Work instructions: Report each line below that carries the word "Kaapstad".
----------------
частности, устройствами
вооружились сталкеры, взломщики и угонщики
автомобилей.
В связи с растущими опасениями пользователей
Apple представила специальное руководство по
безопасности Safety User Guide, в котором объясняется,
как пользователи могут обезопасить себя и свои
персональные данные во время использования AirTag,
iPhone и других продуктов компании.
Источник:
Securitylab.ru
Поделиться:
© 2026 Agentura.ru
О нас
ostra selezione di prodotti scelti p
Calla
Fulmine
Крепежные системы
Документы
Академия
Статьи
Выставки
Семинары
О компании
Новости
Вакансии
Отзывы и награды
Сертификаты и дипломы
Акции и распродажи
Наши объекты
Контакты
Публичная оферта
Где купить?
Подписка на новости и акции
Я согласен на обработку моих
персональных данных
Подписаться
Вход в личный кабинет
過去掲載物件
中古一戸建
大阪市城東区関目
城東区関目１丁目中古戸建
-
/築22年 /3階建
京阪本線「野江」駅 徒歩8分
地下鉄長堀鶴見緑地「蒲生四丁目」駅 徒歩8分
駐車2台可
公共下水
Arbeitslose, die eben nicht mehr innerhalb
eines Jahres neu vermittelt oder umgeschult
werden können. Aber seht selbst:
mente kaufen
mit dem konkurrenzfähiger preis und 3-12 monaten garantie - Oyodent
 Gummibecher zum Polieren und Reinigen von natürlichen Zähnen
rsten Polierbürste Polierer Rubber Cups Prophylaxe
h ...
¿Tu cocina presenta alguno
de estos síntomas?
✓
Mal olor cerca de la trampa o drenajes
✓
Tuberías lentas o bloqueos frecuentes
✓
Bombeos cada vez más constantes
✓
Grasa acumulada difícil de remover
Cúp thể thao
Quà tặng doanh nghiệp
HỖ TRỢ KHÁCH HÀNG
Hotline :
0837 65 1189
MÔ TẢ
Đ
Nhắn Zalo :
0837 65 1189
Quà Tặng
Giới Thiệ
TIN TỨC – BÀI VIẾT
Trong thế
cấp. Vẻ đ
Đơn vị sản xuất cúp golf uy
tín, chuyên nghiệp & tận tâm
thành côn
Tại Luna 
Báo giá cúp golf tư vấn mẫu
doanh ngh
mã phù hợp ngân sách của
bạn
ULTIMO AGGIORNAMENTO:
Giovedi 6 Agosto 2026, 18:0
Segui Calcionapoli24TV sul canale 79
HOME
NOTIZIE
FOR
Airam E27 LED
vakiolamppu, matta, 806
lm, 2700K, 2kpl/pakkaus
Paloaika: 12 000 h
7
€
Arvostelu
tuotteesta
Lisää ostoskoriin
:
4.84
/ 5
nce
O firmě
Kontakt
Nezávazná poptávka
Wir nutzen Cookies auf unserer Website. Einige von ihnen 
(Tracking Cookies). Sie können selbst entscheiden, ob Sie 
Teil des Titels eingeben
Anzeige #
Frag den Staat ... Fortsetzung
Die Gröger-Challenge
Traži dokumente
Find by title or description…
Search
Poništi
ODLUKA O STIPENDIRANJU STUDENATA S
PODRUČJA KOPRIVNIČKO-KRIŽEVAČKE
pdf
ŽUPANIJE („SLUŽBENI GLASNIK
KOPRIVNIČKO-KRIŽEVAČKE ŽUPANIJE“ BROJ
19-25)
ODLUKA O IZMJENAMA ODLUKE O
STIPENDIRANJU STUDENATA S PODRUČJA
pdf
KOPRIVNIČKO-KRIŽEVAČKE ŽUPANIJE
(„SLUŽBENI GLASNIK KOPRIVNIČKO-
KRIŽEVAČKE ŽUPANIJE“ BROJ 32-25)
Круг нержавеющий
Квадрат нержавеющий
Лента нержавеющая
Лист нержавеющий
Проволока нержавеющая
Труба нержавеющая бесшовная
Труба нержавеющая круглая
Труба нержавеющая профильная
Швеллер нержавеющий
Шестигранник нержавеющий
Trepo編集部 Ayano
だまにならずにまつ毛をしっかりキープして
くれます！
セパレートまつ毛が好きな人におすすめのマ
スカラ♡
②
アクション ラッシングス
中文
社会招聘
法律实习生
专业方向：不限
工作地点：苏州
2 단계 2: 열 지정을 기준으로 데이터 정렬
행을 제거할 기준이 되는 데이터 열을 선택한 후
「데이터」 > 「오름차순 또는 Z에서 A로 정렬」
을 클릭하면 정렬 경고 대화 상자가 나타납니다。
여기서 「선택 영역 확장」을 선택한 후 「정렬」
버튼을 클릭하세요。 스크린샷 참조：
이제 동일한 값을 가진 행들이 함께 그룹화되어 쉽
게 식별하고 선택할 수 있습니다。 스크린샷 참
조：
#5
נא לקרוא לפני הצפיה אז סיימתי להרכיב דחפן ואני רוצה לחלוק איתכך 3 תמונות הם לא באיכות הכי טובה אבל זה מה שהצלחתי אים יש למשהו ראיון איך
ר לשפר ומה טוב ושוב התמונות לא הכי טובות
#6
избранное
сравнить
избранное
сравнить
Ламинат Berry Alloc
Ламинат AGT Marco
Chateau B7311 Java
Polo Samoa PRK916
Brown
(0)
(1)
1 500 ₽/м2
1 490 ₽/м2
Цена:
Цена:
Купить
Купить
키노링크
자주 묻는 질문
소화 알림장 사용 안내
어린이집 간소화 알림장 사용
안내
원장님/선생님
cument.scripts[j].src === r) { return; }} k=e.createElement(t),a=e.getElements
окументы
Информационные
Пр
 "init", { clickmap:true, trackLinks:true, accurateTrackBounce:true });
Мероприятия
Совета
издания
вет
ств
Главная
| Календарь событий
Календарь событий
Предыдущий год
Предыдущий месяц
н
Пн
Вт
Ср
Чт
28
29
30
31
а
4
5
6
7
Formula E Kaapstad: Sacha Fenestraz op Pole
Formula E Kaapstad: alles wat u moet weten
----------------
Exercise output:
Formula E Kaapstad: Sacha Fenestraz op Pole
Formula E Kaapstad: alles wat u moet weten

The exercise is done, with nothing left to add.